Driving optometry forward
Doug Perkins discusses the importance of enhanced optical services
Returning to the Main Stage at 100% Optical for a second consecutive year to speak to delegates about the disruptive changes that the profession faces, co-founder of Specsavers, Doug Perkins, warned optometrists that ignoring them would be at their peril.
During the CET-accredited talk, Mr Perkins highlighted technology as the top risk factor that the profession should be aware of, listing advances in telephonic refraction and automatic refraction as areas of concern.
However, it is the NHS, which Mr Perkins described as being “in continuous crisis,” that holds an opportunity “not to be missed” for optometry.
The number of people losing their sight will rise by one third over the next 10 years, Mr Perkins stressed, while outpatient departments, such as ophthalmology, are already struggling to cope with the 37% rise in patients already experienced, he said.
And with there being just two ophthalmologists per 100,000 people in the UK, “I only see this problem getting worse unless optometry, as a profession, steps up,” he said.
Reflecting on the statistics, Mr Perkins posed the question: “Does ophthalmology belong in the hospital setting anyway?”
Using his talk to answer the question, Mr Perkins explained: “In places such as the US and Australia, we certainly see the majority of ophthalmology services taking place in a stress free, community environment.”
“When our NHS is in crisis and the ophthalmology departments are bursting at the seams, I see it as an unnecessary crisis and believe that optometry can play a more enhanced role if ophthalmology is brought into the community here too,” he added.
A changing profession
“We have to face the facts and accept that the current model for ophthalmology is not working,” Mr Perkins said, highlighting that in order to change this, for optometry’s benefit, “we need to change the kind of commitment and skills we currently have.”
Highlighting one issue being the difficulty that optometry faces when bidding for enhanced services through local Clinical Commissioning Groups (CCGs), Mr Perkins said: “Local Optical Committees have flatlined, they are not being successful enough in securing enhanced services from CCGs and there are still some commissioners in the UK who are not commissioning any optometry services at all.
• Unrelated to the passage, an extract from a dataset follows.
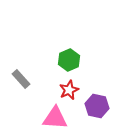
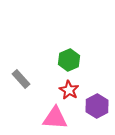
red star: rotated 18 degrees counterclockwise
purple hexagon: rotated 20 degrees clockwise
That is serious.”
Yet sharing the positive aspect, Mr Perkins said that he believed, due to the NHS crisis, optometry could and would win its place on healthcare’s “top table,” but stressed that the profession must be prepared and ready when the call comes.
“We are not ready at the moment and not enough optometrists are at the level required to offer the full scope of enhanced optometry services,” he said.
While Mr Perkins placed the current number of EOS-skilled optometrists at 500, he said that this needed to reach at least 5000 if optometry wanted to make the transition into enhanced eye care services. “I believe that we need 5000 optometrists experienced, educated and accredited to perform the full scope of optometry services.”
“The vision that that I have for optometry is to be the GP of the eyes,” Mr Perkins stressed, adding that “the current model of care is not working for GPs, ophthalmologists or us.”
“But they hold the funding and are what is standing between us,” he said.
He advised: “Therefore we need to build relationships with GPs and hospitals, maintain direct communication with ophthalmologists and grow our skill set in to order to drive forward the profession.”
“This makes sense,” he pledged, adding: “We are not walking in the dark or tackling the unknown because it’s the model used in Australia and it’s the model used in the US, where optometrists work hand-in-hand with ophthalmologists.”
“The call is going to come, as long as we are prepared for it. And to be prepared, we must educate ourselves, gain accreditation and get experience,” he concluded.